Stuart Bayliss, of Annuity Direct, confirms that the gap between companies can be enormous. "I recently had a 63-year-old female client with high blood pressure who had a breast cancer episode in April 2004. She had a 30,000 pension pot, for which her own company had offered her 1,850 annuity.
"That time Scottish Widows was the best deal, offering 2,470 annual income, which was 620 a year more than the existing company. But what surprised me most was that this was also 374 more than the next best quote from Just Retirement, of 2,096."
Sometimes the gap is even more eye-watering. Tomorrow offered a 74-year-old man with 56,000 savings – who had diabetes, had lost sight in one eye and had high cholesterol – nearly 1,500 more than the next best deals from Prudential and Just Retirement, boosting his pension by a quarter.
It pays to look for a higher offer
WHEN it came to sorting out his pension, Eric Vallance wasn't taking any chances, writes Teresa Hunter.
The Glasgow purchasing manager had various bits of pension gathered over a long career, but his two biggest pots came from long stints at an engineering firm and a marine leisure equipment provider."
I bought my house 30 years ago, and when I think about what I paid for that, it was tiny compared with what I was about to spend on an annuity."
Nevertheless, when it came to retirement, Eric's pots were not big enough to provide the kind of pension he had hoped for. He shopped around, and the best deal seemed to be with Norwich Union.

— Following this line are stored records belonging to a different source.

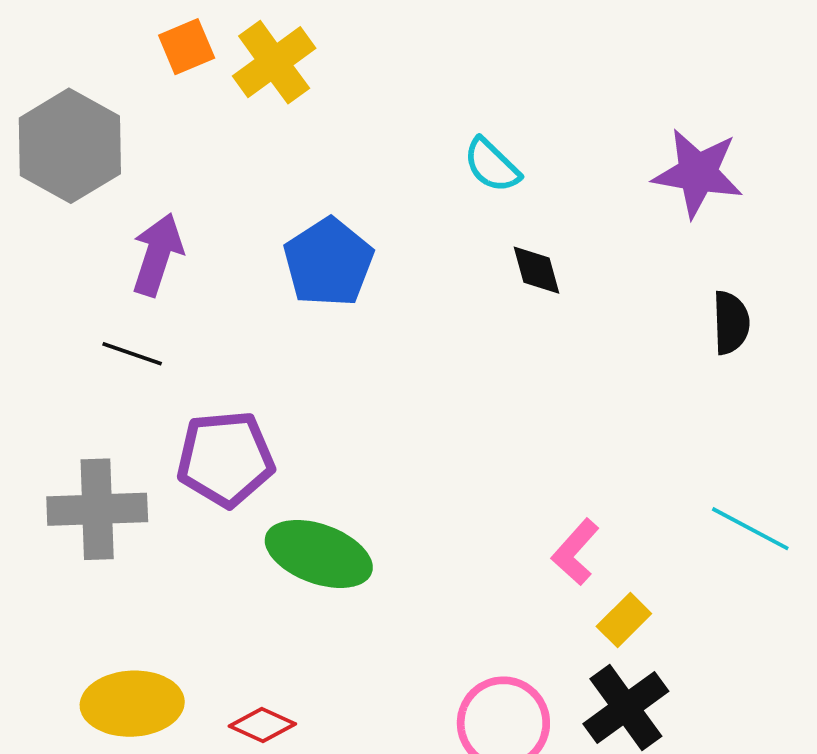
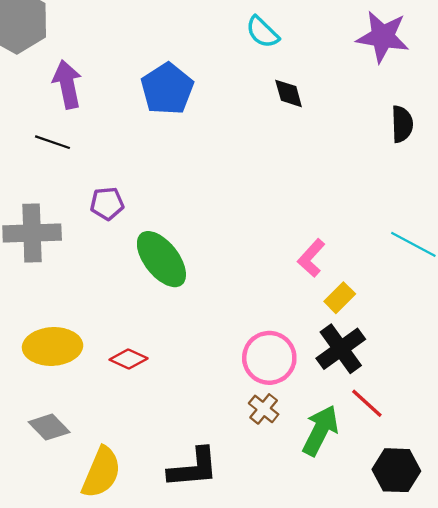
purple arrow: (157, 255) -> (67, 84), turned -30
purple pentagon: (225, 459) -> (107, 203), size x0.6
green ellipse: (319, 554) -> (161, 259), turned 32

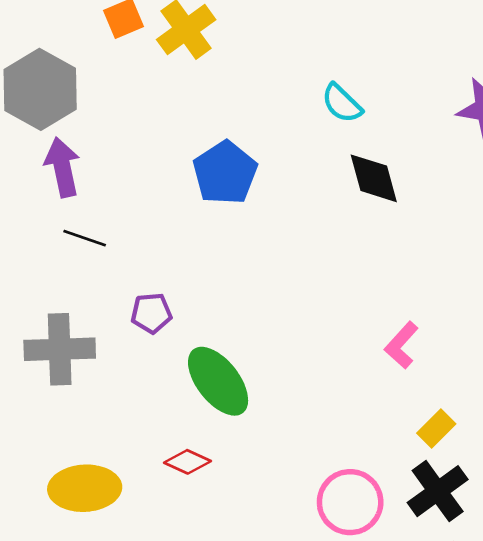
purple arrow: (67, 84) -> (62, 167), moved
black diamond: (289, 93) -> (374, 178), size x1.4
pink L-shape: (311, 258) -> (402, 345), moved
red diamond: (129, 359) -> (187, 462), moved

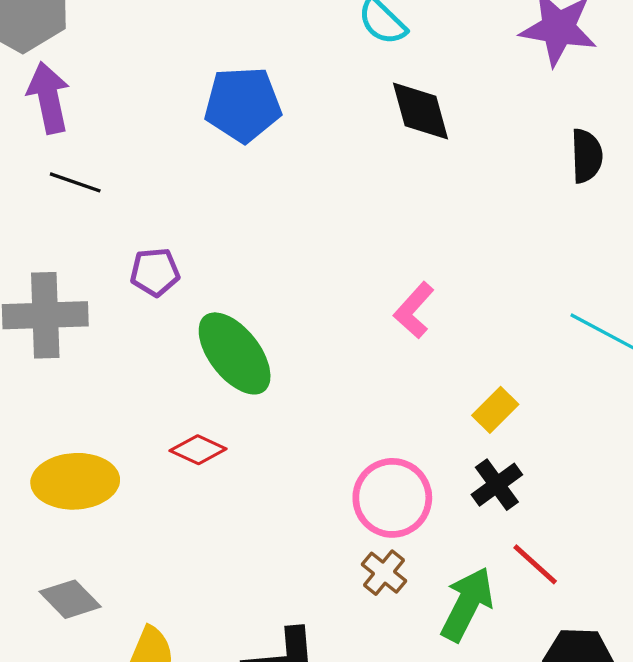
blue pentagon: (225, 173) -> (243, 104), turned 30
pink L-shape: (402, 345) -> (414, 310), moved
black cross: (438, 491) -> (497, 485), size x0.7

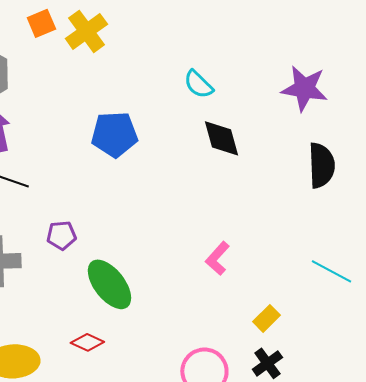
black semicircle: (587, 156) -> (321, 165), size x1.4

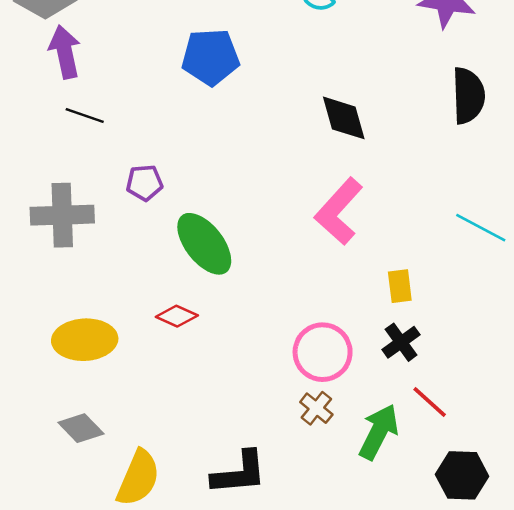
black diamond: (221, 138) -> (344, 118), moved
pink L-shape: (217, 258) -> (339, 211), size x1.6
yellow rectangle: (266, 318) -> (400, 286), turned -52

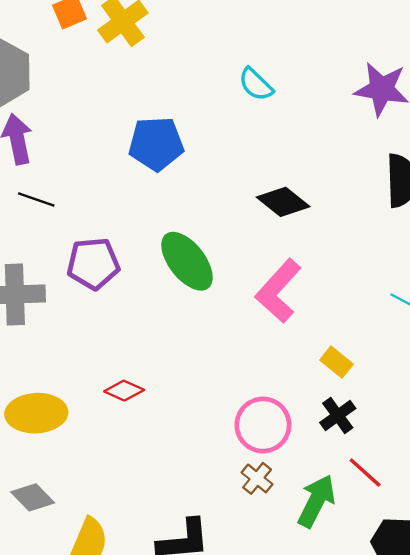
black diamond: (344, 118) -> (283, 202), turned -36
purple pentagon: (144, 183) -> (93, 264), size x1.5
green ellipse: (204, 244) -> (187, 261), moved
yellow rectangle: (400, 286) -> (337, 362), turned -44

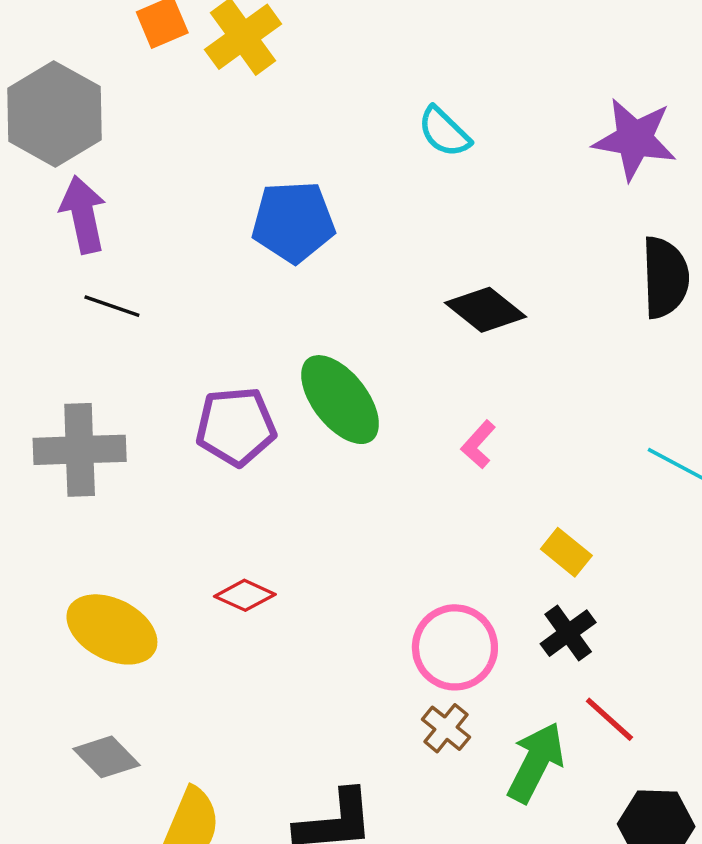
purple pentagon: (93, 264) -> (236, 426), moved
pink L-shape: (278, 291) -> (478, 444), size x0.5
yellow ellipse: (36, 413) -> (112, 629), turned 30

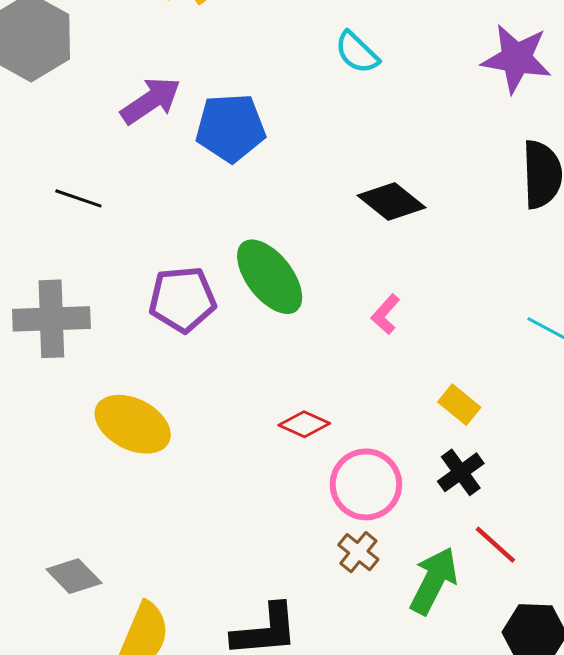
purple arrow: (83, 215) -> (151, 101), moved, turned 68
red diamond: (245, 595) -> (304, 424), moved
yellow ellipse: (112, 629) -> (133, 424), moved

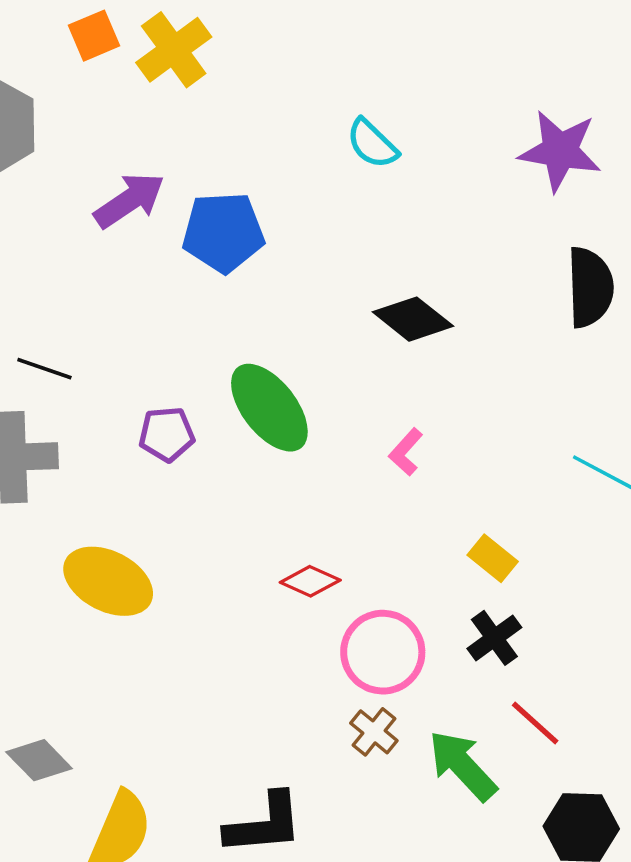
black line: (78, 198) -> (44, 369), moved
purple pentagon: (182, 299) -> (167, 434), size x0.7
green arrow: (434, 581) -> (463, 766), turned -70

But after NU gave him his original quote he heard about impaired life annuities and asked for another quote, taking his medical record into account.
"I have always been very healthy and fit, and played competitive tennis for 50 years, but unfortunately things went a bit wrong for me in 1996 when I had a slight stroke and cancer of the bladder."
After taking this into consideration, NU boosted its offer by nearly 7%.
Eric, 65, said: "It is absolutely crucial that people realise the importance of shopping around for the best annuity, and that they do have options. They should never accept the first offer they are made."